We are surrounded by enough crime for forensic science to be of
direct interest to the average TV viewer. What does it take to
ferret out clues even though the trail has gone cold? How much
training, ingenuity and scientific skill is called for to unravel
mysteries posed by murder, death and disease? For an answer,
watch "Medical Detectives" on Discovery Channel, daily,
throughout February. Its range of real life cases and painstaking
reconstruction make it a fascinating whodunit series.
A shed burns to cinders, and from within it a completely burned
human body is discovered. Thirty-five pounds of charcoal-like
material without any recognisable skin or hair follicles to
recover. Enough to work with? If you live in an affluent and
technologically advanced country like the United States,a the
answer is yes. The internal organs show that the person died
before being burned. The age and sex of victim are determined
thereafter. Bits of metal in the body point to a 22 calibre
weapon having been used. A homicide case.
Who went missing around that time?
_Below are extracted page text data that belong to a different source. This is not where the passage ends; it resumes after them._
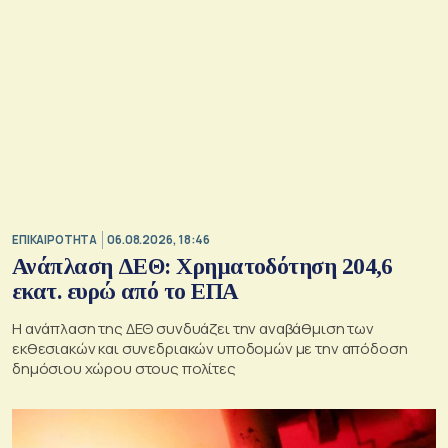
ΕΠΙΚΑΙΡΟΤΗΤΑ
06.08.2026, 18:46
Ανάπλαση ΔΕΘ: Χρηματοδότηση 204,6
εκατ. ευρώ από το ΕΠΑ
Η ανάπλαση της ΔΕΘ συνδυάζει την αναβάθμιση των
εκθεσιακών και συνεδριακών υποδομών με την απόδοση
δημόσιου χώρου στους πολίτες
When all the evidence is
pieced together, police zero in on a cocktail waitress as the
victim. She was a drug user. Tracking her movements on her final
day alive leads them to a suspect. There is other evidence:
traces of blood are found in his car boot. But when the victim
was charred beyond recognition, how do you link her conclusively
to the blood in the car?
Much of the suspense in this series, and much of the ingenuity
called for, arises out of finding evidence that will stand up in
court. In the case above the forensic team did something
unprecedented: they extracted DNA from the tooth pulp in the
victim's teeth to link her to the blood in the car.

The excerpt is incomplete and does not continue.